Este componente se genera en los niveles local, municipal, jurisdiccional, estatal o nacional, y se entrega en los distintos sitios de atención, utilizando los mecanismos de mercadotecnia de la información para la salud, pudiendo ofrecerse de manera individual, grupal o colectiva. Incluye, entre otros:
- Materia de información y documentación
- Recolectar información
- Utilizar los sistemas de información local y municipal para la salud
- Diagnosticar y evaluar condiciones de salud comunitarias
- Realizar investigación
- Conocer los aspectos colectivos de la salud
- Socializar el conocimiento (Secretaría de la Salud, 2007).
En el tema de evaluación el MOPS reconoce que para el área de promoción de la salud existe un desafío metodológico al intentar evaluar la efectividad de las intervenciones, existe poca tradición y experiencia al respecto. Sin embargo, el MOPS establece tres consideraciones importantes que debemos tener presentes durante la evaluación: una temporal, otra cuali-cuantitativa y otra referida a valores. La consideración de tipo temporal advierte que el resultado de las intervenciones en promoción de la salud no es inmediato. Y la consideración cuali-cuantitativa resuelve la tensión que se origina entre los abordajes epidemiológicos y sociológico–psicológicos, rechazando el predominio de los cuantitativos sobre los cualitativos y de los experimentales sobre los de percepción.
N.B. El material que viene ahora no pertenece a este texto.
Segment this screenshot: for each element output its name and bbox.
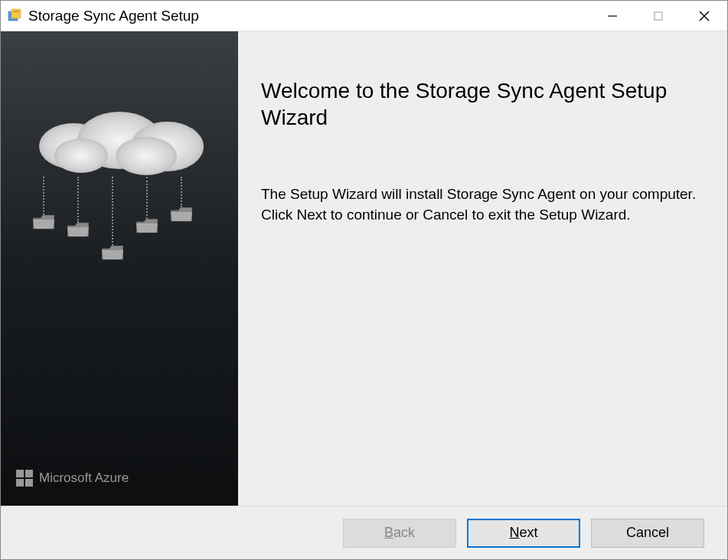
wizard-description: The Setup Wizard will install Storage Sy… xyxy=(261,184,697,225)
titlebar: Storage Sync Agent Setup xyxy=(1,1,727,31)
connector-line xyxy=(43,177,44,215)
connector-line xyxy=(77,177,79,223)
svg-rect-7 xyxy=(16,470,24,477)
folder-icon xyxy=(136,219,158,234)
maximize-button xyxy=(635,1,681,31)
svg-rect-10 xyxy=(25,479,33,487)
azure-brand: Microsoft Azure xyxy=(16,470,129,487)
svg-rect-8 xyxy=(25,470,33,477)
wizard-heading: Welcome to the Storage Sync Agent Setup … xyxy=(261,77,697,131)
svg-rect-2 xyxy=(13,11,19,12)
cancel-button[interactable]: Cancel xyxy=(591,519,704,548)
window-controls xyxy=(589,1,727,31)
main-panel: Welcome to the Storage Sync Agent Setup … xyxy=(238,31,727,506)
svg-rect-1 xyxy=(11,9,21,18)
svg-rect-4 xyxy=(655,12,662,20)
installer-icon xyxy=(7,8,22,24)
installer-window: Storage Sync Agent Setup xyxy=(0,0,728,560)
folder-icon xyxy=(171,207,192,223)
minimize-button[interactable] xyxy=(589,1,635,31)
connector-line xyxy=(112,177,113,246)
folder-icon xyxy=(67,223,89,238)
connector-line xyxy=(181,177,182,207)
button-bar: Back Next Cancel xyxy=(1,506,727,559)
next-button[interactable]: Next xyxy=(467,519,580,548)
wizard-sidebar-image: Microsoft Azure xyxy=(1,31,238,506)
close-button[interactable] xyxy=(681,1,727,31)
window-title: Storage Sync Agent Setup xyxy=(28,8,589,24)
cloud-graphic xyxy=(24,108,215,177)
windows-logo-icon xyxy=(16,470,33,487)
svg-rect-9 xyxy=(16,479,24,487)
connector-line xyxy=(146,177,148,219)
content-area: Microsoft Azure Welcome to the Storage S… xyxy=(1,31,727,506)
azure-brand-text: Microsoft Azure xyxy=(39,470,129,486)
folder-icon xyxy=(102,246,123,261)
back-button: Back xyxy=(343,519,456,548)
folder-icon xyxy=(33,215,54,230)
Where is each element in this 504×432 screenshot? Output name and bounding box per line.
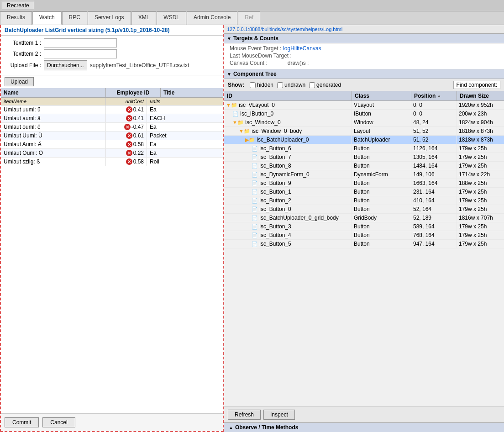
grid-cell-units: Ea [147,105,197,114]
bottom-action-bar: Refresh Inspect [224,406,504,422]
tree-cell-drawn: 1818w x 873h [457,136,504,144]
grid-cell-units: Packet [147,132,197,140]
browse-button[interactable]: Durchsuchen... [44,60,87,70]
refresh-button[interactable]: Refresh [228,410,261,420]
cancel-button[interactable]: Cancel [42,417,75,427]
tree-cell-pos: 51, 52 [411,136,457,144]
tree-row[interactable]: 📄 isc_Button_3 Button 589, 164 179w x 25… [224,222,504,231]
component-tree-section-header[interactable]: ▼ Component Tree [224,69,504,79]
file-icon: 📄 [232,111,239,117]
tree-row[interactable]: ▼📁 isc_VLayout_0 VLayout 0, 0 1920w x 95… [224,101,504,110]
grid-cell-cost: ✕ 0.58 [106,140,147,148]
grid-row[interactable]: Umlaut ouml: ö ✕ -0.47 Ea [1,123,223,132]
tree-row[interactable]: 📄 isc_IButton_0 IButton 0, 0 200w x 23h [224,110,504,118]
mouse-event-target-label: Mouse Event Target : [230,45,281,52]
grid-row[interactable]: Umlaut Uuml: Ü ✕ 0.61 Packet [1,132,223,140]
tree-cell-class: Button [352,162,411,170]
tree-row[interactable]: 📄 isc_Button_0 Button 52, 164 179w x 25h [224,205,504,214]
tree-row[interactable]: ▼📁 isc_Window_0_body Layout 51, 52 1818w… [224,127,504,136]
grid-row[interactable]: Umlaut Auml: Ä ✕ 0.58 Ea [1,140,223,149]
targets-section-header[interactable]: ▼ Targets & Counts [224,34,504,43]
tab-server-logs[interactable]: Server Logs [88,11,131,25]
mouse-event-target-value[interactable]: logHiliteCanvas [283,45,321,52]
col-title: Title [161,88,197,97]
tree-cell-id: 📄 isc_Button_8 [224,162,352,170]
draw-label: draw()s : [288,60,309,66]
tab-admin-console[interactable]: Admin Console [187,11,237,25]
tree-cell-drawn: 179w x 25h [457,162,504,170]
component-tree-toggle-icon: ▼ [227,72,231,77]
tree-cell-class: Button [352,240,411,248]
commit-button[interactable]: Commit [5,417,39,427]
tree-cell-class: Button [352,144,411,153]
tree-cell-drawn: 179w x 25h [457,240,504,248]
grid-cell-name: Umlaut Ouml: Ö [1,149,106,157]
tree-cell-id: 📄 isc_Button_5 [224,240,352,248]
tree-cell-pos: 52, 189 [411,214,457,222]
tab-wsdl[interactable]: WSDL [157,11,186,25]
upload-button[interactable]: Upload [5,77,34,86]
tree-row[interactable]: 📄 isc_Button_8 Button 1484, 164 179w x 2… [224,162,504,170]
file-icon: 📄 [252,146,258,152]
tree-cell-id: 📄 isc_Button_4 [224,231,352,239]
grid-row[interactable]: Umlaut szlig: ß ✕ 0.58 Roll [1,158,223,166]
tree-cell-drawn: 1920w x 952h [457,101,504,109]
tree-cell-id: 📄 isc_DynamicForm_0 [224,170,352,179]
tree-cell-class: Button [352,205,411,213]
text-item-2-input[interactable] [44,49,117,58]
tree-cell-id: ▼📁 isc_Window_0_body [224,127,352,135]
tree-cell-pos: 231, 164 [411,188,457,196]
grid-cell-cost: ✕ 0.22 [106,149,147,157]
tab-results[interactable]: Results [0,11,32,25]
error-icon: ✕ [126,115,132,121]
tree-row[interactable]: 📄 isc_Button_9 Button 1663, 164 188w x 2… [224,179,504,188]
tree-cell-class: Button [352,196,411,205]
tab-watch[interactable]: Watch [32,11,62,25]
subheader-unit-cost: unitCost [106,98,147,105]
tree-cell-pos: 1126, 164 [411,144,457,153]
tree-row[interactable]: ▼📁 isc_Window_0 Window 48, 24 1824w x 90… [224,118,504,127]
tree-row[interactable]: 📄 isc_DynamicForm_0 DynamicForm 149, 106… [224,170,504,179]
tab-ref[interactable]: Ref [238,11,260,25]
file-icon: 📄 [252,163,258,169]
tree-cell-pos: 0, 0 [411,101,457,109]
grid-cell-name: Umlaut Uuml: Ü [1,132,106,140]
grid-row[interactable]: Umlaut auml: ä ✕ 0.41 EACH [1,114,223,123]
tree-row[interactable]: 📄 isc_BatchUploader_0_grid_body GridBody… [224,214,504,222]
grid-rows: Umlaut uuml: ü ✕ 0.41 Ea Umlaut auml: ä … [1,105,223,166]
tree-row[interactable]: 📄 isc_Button_1 Button 231, 164 179w x 25… [224,188,504,196]
tree-cell-drawn: 179w x 25h [457,196,504,205]
grid-row[interactable]: Umlaut Ouml: Ö ✕ 0.22 Ea [1,149,223,158]
tab-xml[interactable]: XML [131,11,157,25]
targets-toggle-icon: ▼ [227,36,231,41]
file-icon: 📄 [252,224,258,230]
observe-label: Observe / Time Methods [235,424,299,431]
inspect-button[interactable]: Inspect [263,410,295,420]
component-tree: ID Class Position ▲ Drawn Size ▼📁 isc_VL… [224,91,504,406]
observe-bar[interactable]: ▲ Observe / Time Methods [224,422,504,432]
show-generated-checkbox[interactable]: generated [309,82,341,88]
grid-row[interactable]: Umlaut uuml: ü ✕ 0.41 Ea [1,105,223,114]
tree-cell-class: Button [352,188,411,196]
canvas-count-label: Canvas Count : [230,60,268,66]
tree-row[interactable]: 📄 isc_Button_6 Button 1126, 164 179w x 2… [224,144,504,153]
show-hidden-checkbox[interactable]: hidden [250,82,273,88]
tree-row[interactable]: 📄 isc_Button_2 Button 410, 164 179w x 25… [224,196,504,205]
tree-row[interactable]: 📄 isc_Button_4 Button 768, 164 179w x 25… [224,231,504,240]
tree-row[interactable]: 📄 isc_Button_5 Button 947, 164 179w x 25… [224,240,504,248]
tree-col-pos[interactable]: Position ▲ [411,91,457,100]
subheader-item-name: itemName [1,98,106,105]
tree-cell-pos: 410, 164 [411,196,457,205]
tree-cell-pos: 947, 164 [411,240,457,248]
position-sort-icon: ▲ [437,94,441,98]
text-item-1-input[interactable] [44,38,117,47]
show-undrawn-checkbox[interactable]: undrawn [277,82,305,88]
tree-cell-drawn: 179w x 25h [457,144,504,153]
recreate-button[interactable]: Recreate [2,1,34,10]
find-component-button[interactable]: Find component: [453,81,500,89]
grid-cell-name: Umlaut auml: ä [1,114,106,122]
tree-row[interactable]: 📄 isc_Button_7 Button 1305, 164 179w x 2… [224,153,504,162]
tab-rpc[interactable]: RPC [62,11,87,25]
tree-row[interactable]: ▶📁 isc_BatchUploader_0 BatchUploader 51,… [224,136,504,144]
file-icon: 📄 [252,189,258,195]
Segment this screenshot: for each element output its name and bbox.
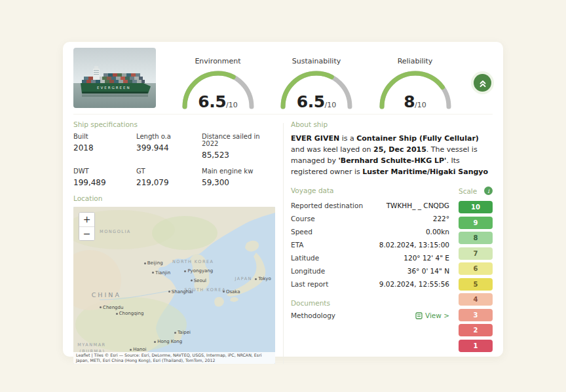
map-label: NORTH KOREA xyxy=(172,259,214,264)
gauge-score: 6.5/10 xyxy=(180,92,256,111)
spec-item: Length o.a399.944 xyxy=(136,133,202,160)
gauge-title: Environment xyxy=(175,57,261,65)
voyage-rows: Reported destinationTWKHH_ _ CNQDGCourse… xyxy=(291,199,449,291)
scale-box-4: 4 xyxy=(459,293,493,306)
header-row: EVERGREEN Environment 6.5/10 xyxy=(73,48,493,115)
voyage-row-label: ETA xyxy=(291,241,303,249)
about-ship-label: About ship xyxy=(291,120,493,128)
voyage-main: Voyage data Reported destinationTWKHH_ _… xyxy=(291,187,449,355)
spec-label: Distance sailed in 2022 xyxy=(202,133,275,147)
vertical-divider xyxy=(283,123,284,364)
zoom-in-button[interactable]: + xyxy=(79,213,94,226)
scale-box-3: 3 xyxy=(459,309,493,321)
gauge-title: Sustainability xyxy=(273,57,360,65)
scroll-top-button[interactable] xyxy=(474,74,491,92)
svg-text:EVERGREEN: EVERGREEN xyxy=(97,86,131,90)
gauge-value: 6.5 xyxy=(198,92,226,111)
documents-label: Documents xyxy=(291,299,449,307)
voyage-row-label: Longitude xyxy=(291,267,325,275)
scale-box-5: 5 xyxy=(459,278,493,291)
map-label: Chongqing xyxy=(116,311,144,316)
about-segment: Luster Maritime/Higaki Sangyo xyxy=(362,168,488,176)
spec-label: Built xyxy=(73,133,136,140)
gauge-environment: Environment 6.5/10 xyxy=(175,57,261,109)
voyage-row: Longitude36° 0' 14" N xyxy=(291,264,449,277)
voyage-data-label: Voyage data xyxy=(291,187,449,194)
voyage-row-label: Course xyxy=(291,215,315,223)
map-label: Osaka xyxy=(223,289,240,294)
map-label: Hong Kong xyxy=(154,339,182,344)
map-label: Pyongyang xyxy=(184,268,213,274)
map-labels: MONGOLIACHINABeijingTianjinNORTH KOREAPy… xyxy=(73,207,275,364)
voyage-row-value: TWKHH_ _ CNQDG xyxy=(387,202,449,209)
gauge-value: 8 xyxy=(404,92,415,111)
content-row: Ship specifications Built2018Length o.a3… xyxy=(73,120,493,364)
gauge-arc: 8/10 xyxy=(377,70,453,109)
voyage-section: Voyage data Reported destinationTWKHH_ _… xyxy=(291,187,493,355)
zoom-out-button[interactable]: − xyxy=(79,226,94,240)
about-segment: and was keel layed on xyxy=(291,145,373,154)
voyage-row-value: 0.00kn xyxy=(426,228,449,236)
scale-box-6: 6 xyxy=(459,262,493,275)
map-label: Tokyo xyxy=(255,276,271,281)
voyage-row-value: 222° xyxy=(433,215,449,223)
ship-photo-illustration: EVERGREEN xyxy=(73,48,156,108)
gauge-sustainability: Sustainability 6.5/10 xyxy=(273,57,360,109)
scale-box-7: 7 xyxy=(459,247,493,260)
right-column: About ship EVER GIVEN is a Container Shi… xyxy=(291,120,493,364)
map-label: Shanghai xyxy=(168,289,193,294)
voyage-row: Course222° xyxy=(291,212,449,225)
scale-box-8: 8 xyxy=(459,232,493,244)
about-segment: is a xyxy=(339,134,356,143)
scale-box-1: 1 xyxy=(459,340,493,352)
scale-box-10: 10 xyxy=(459,201,493,213)
about-segment: 25, Dec 2015 xyxy=(373,145,426,154)
spec-label: Main engine kw xyxy=(202,168,275,175)
spec-grid: Built2018Length o.a399.944Distance saile… xyxy=(73,133,275,187)
voyage-row: Speed0.00kn xyxy=(291,225,449,238)
spec-item: Main engine kw59,300 xyxy=(202,168,275,187)
info-icon[interactable]: i xyxy=(484,187,493,195)
spec-label: GT xyxy=(136,168,202,175)
map-label: Beijing xyxy=(144,260,163,266)
gauge-max: /10 xyxy=(226,101,238,109)
location-map[interactable]: MONGOLIACHINABeijingTianjinNORTH KOREAPy… xyxy=(73,207,275,364)
voyage-row-label: Last report xyxy=(291,280,328,288)
voyage-row-value: 36° 0' 14" N xyxy=(407,267,449,275)
about-text: EVER GIVEN is a Container Ship (Fully Ce… xyxy=(291,133,493,177)
methodology-view-link[interactable]: View > xyxy=(415,312,449,319)
voyage-row: Last report9.02.2024, 12:55:56 xyxy=(291,277,449,291)
gauge-value: 6.5 xyxy=(297,92,325,111)
gauge-reliability: Reliability 8/10 xyxy=(372,57,459,109)
spec-label: Length o.a xyxy=(136,133,202,140)
map-label: Taipei xyxy=(174,330,191,335)
voyage-row: Reported destinationTWKHH_ _ CNQDG xyxy=(291,199,449,212)
map-label: Tianjin xyxy=(152,270,170,276)
spec-value: 59,300 xyxy=(202,178,275,187)
voyage-row-label: Latitude xyxy=(291,254,319,262)
map-attribution: Leaflet | Tiles © Esri — Source: Esri, D… xyxy=(73,352,275,364)
voyage-row-value: 8.02.2024, 13:15:00 xyxy=(379,241,449,249)
voyage-row: ETA8.02.2024, 13:15:00 xyxy=(291,238,449,251)
ship-specifications-label: Ship specifications xyxy=(73,120,275,128)
spec-value: 2018 xyxy=(73,143,136,152)
spec-value: 199,489 xyxy=(73,178,136,187)
methodology-row: Methodology View > xyxy=(291,312,449,319)
voyage-row-label: Reported destination xyxy=(291,202,363,209)
spec-item: DWT199,489 xyxy=(73,168,136,187)
score-gauges: Environment 6.5/10 Sustainability xyxy=(156,57,493,109)
gauge-max: /10 xyxy=(415,101,426,109)
map-label: MYANMAR xyxy=(77,342,105,347)
ship-photo: EVERGREEN xyxy=(73,48,156,108)
map-label: Seoul xyxy=(191,278,206,283)
location-label: Location xyxy=(73,194,275,202)
map-label: JAPAN xyxy=(235,276,252,281)
spec-label: DWT xyxy=(73,168,136,175)
scale-box-2: 2 xyxy=(459,324,493,336)
about-segment: EVER GIVEN xyxy=(291,134,339,143)
gauge-score: 6.5/10 xyxy=(278,92,354,111)
document-icon xyxy=(415,312,423,319)
about-segment: 'Bernhard Schulte-HKG LP' xyxy=(338,156,446,165)
voyage-row-value: 9.02.2024, 12:55:56 xyxy=(379,280,449,288)
scale-label: Scale xyxy=(459,187,477,195)
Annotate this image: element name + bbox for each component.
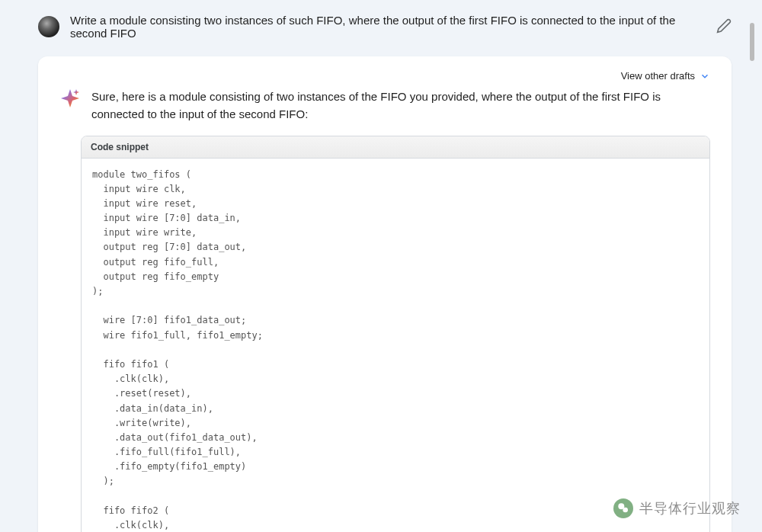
- scrollbar-track[interactable]: [750, 0, 754, 532]
- edit-button[interactable]: [716, 18, 732, 36]
- code-header-label: Code snippet: [82, 136, 709, 159]
- code-block: Code snippet module two_fifos ( input wi…: [81, 136, 710, 533]
- response-block: View other drafts: [38, 56, 732, 532]
- chat-container: Write a module consisting two instances …: [0, 0, 762, 532]
- response-header: View other drafts: [38, 70, 732, 88]
- view-drafts-button[interactable]: View other drafts: [621, 70, 695, 82]
- user-avatar: [38, 16, 59, 37]
- response-content: Sure, here is a module consisting of two…: [38, 88, 732, 123]
- user-message-row: Write a module consisting two instances …: [38, 6, 732, 47]
- scrollbar-thumb[interactable]: [750, 23, 754, 61]
- user-message-text: Write a module consisting two instances …: [70, 14, 706, 40]
- response-intro-text: Sure, here is a module consisting of two…: [91, 88, 710, 123]
- chevron-down-icon[interactable]: [700, 71, 710, 82]
- pencil-icon: [716, 18, 732, 34]
- bard-sparkle-icon: [59, 88, 81, 109]
- code-content[interactable]: module two_fifos ( input wire clk, input…: [82, 159, 709, 533]
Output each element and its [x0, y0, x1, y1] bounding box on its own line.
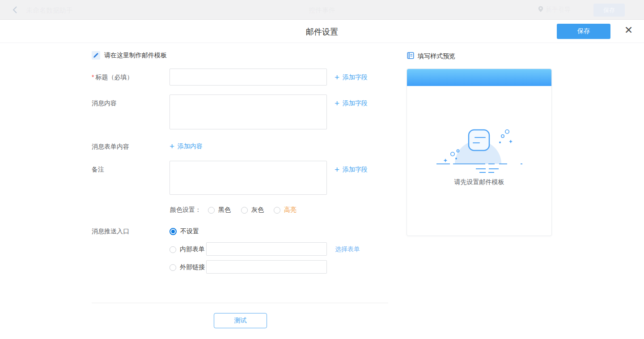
form-content-field-label: 消息表单内容 [92, 143, 129, 151]
color-option-gray[interactable]: 灰色 [241, 206, 264, 214]
content-textarea[interactable] [169, 94, 327, 129]
title-field-label: *标题（必填） [92, 73, 133, 82]
dialog-save-button[interactable]: 保存 [557, 24, 610, 39]
location-pin-icon [538, 6, 543, 14]
push-option-none[interactable]: 不设置 [169, 227, 199, 236]
add-field-remark-link[interactable]: + 添加字段 [335, 166, 368, 174]
required-asterisk: * [92, 73, 94, 81]
back-icon[interactable] [13, 6, 17, 15]
template-notice: 请在这里制作邮件模板 [92, 51, 167, 60]
app-save-button[interactable]: 保存 [593, 4, 625, 17]
add-field-content-link[interactable]: + 添加字段 [335, 99, 368, 107]
nav-item-widget-events[interactable]: 控件事件 [309, 6, 335, 15]
push-option-external-link[interactable]: 外部链接 [169, 263, 205, 271]
dialog-header-divider [0, 43, 644, 43]
plus-icon: + [335, 167, 339, 173]
push-option-internal-form[interactable]: 内部表单 [169, 245, 205, 253]
radio-selected-icon [169, 228, 177, 235]
color-option-highlight[interactable]: 高亮 [274, 206, 297, 214]
app-title: 未命名数据助手 [26, 6, 73, 15]
preview-card-header [407, 69, 551, 86]
radio-unselected-icon [169, 264, 176, 271]
content-field-label: 消息内容 [92, 99, 117, 107]
add-field-title-link[interactable]: + 添加字段 [335, 73, 368, 82]
radio-unselected-icon [169, 246, 176, 253]
close-icon[interactable]: ✕ [624, 25, 633, 35]
title-input[interactable] [169, 69, 327, 86]
radio-unselected-icon [274, 207, 280, 214]
form-bottom-divider [92, 303, 388, 303]
remark-field-label: 备注 [92, 166, 104, 174]
dialog-title: 邮件设置 [306, 26, 338, 37]
email-settings-screen: 未命名数据助手 控件事件 新手引导 保存 邮件设置 保存 ✕ 请在这里制作邮件模… [0, 0, 644, 339]
preview-heading: 填写样式预览 [407, 52, 455, 60]
plus-icon: + [335, 100, 339, 107]
remark-textarea[interactable] [169, 161, 327, 195]
preview-empty-text: 请先设置邮件模板 [407, 178, 551, 186]
add-content-link[interactable]: + 添加内容 [169, 142, 203, 150]
document-icon [407, 52, 414, 60]
radio-unselected-icon [241, 207, 248, 214]
app-top-bar: 未命名数据助手 控件事件 新手引导 保存 [0, 0, 644, 20]
select-form-link[interactable]: 选择表单 [335, 245, 360, 253]
beginner-guide-button[interactable]: 新手引导 [538, 6, 571, 14]
preview-heading-text: 填写样式预览 [418, 52, 455, 60]
internal-form-input[interactable] [206, 242, 327, 256]
test-button[interactable]: 测试 [214, 313, 267, 328]
beginner-guide-label: 新手引导 [546, 6, 571, 14]
external-link-input[interactable] [206, 260, 327, 274]
color-setting-label: 颜色设置： [170, 206, 201, 214]
preview-card: 请先设置邮件模板 [407, 69, 552, 236]
plus-icon: + [169, 143, 174, 150]
push-entry-label: 消息推送入口 [92, 227, 129, 236]
color-option-black[interactable]: 黑色 [208, 206, 231, 214]
empty-state-illustration [435, 123, 524, 179]
pencil-icon [92, 51, 100, 60]
plus-icon: + [335, 74, 339, 81]
radio-unselected-icon [208, 207, 215, 214]
notice-text: 请在这里制作邮件模板 [104, 51, 167, 60]
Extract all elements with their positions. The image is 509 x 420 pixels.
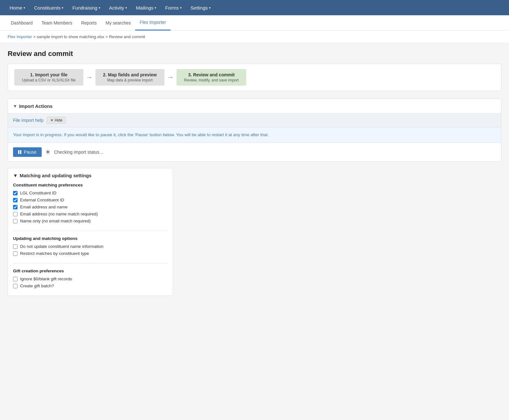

Un atributo del MOPS es que propone ser sistemático al evaluar la efectividad de los componentes y programas de modo que podamos identificar las mejores prácticas y demostrar su contribución. Se requiere generar un mínimo basal del cual se parte antes de la intervención. El modelo privilegia la información recogida en el nivel local (aunque considera importantes los datos estatales o nacionales). Dicha información habrá de integrarse a la que ya existe sobre determinantes e indicadores de salud, y sobre indicadores de percepción, y sumarse también al conocimiento universal para con todo ello concretar un ejercicio de análisis de riesgos, cuyas conclusiones sirvan para ajustar la intervención. La complejidad misma de la promoción de la salud hace que resulte atractivo emplear indicadores multidimensionales de costo-consecuencia, comparando el resultado combinado o multidimensional (por un índice posible) y el costo de la acción (muy adecuado a promoción de la salud pues frecuentemente una intervención genera resultados múltiples). Ciertamente, abordar la evaluación con un criterio cuantitativo será fundamental en el sistema, por poderse aplicar en todos los ámbitos, pero igual importancia habrá de darse al criterio cualitativo, idóneo para identificar percepciones y comprobar cambios efectivos (Secretaría de la Salud, 2007).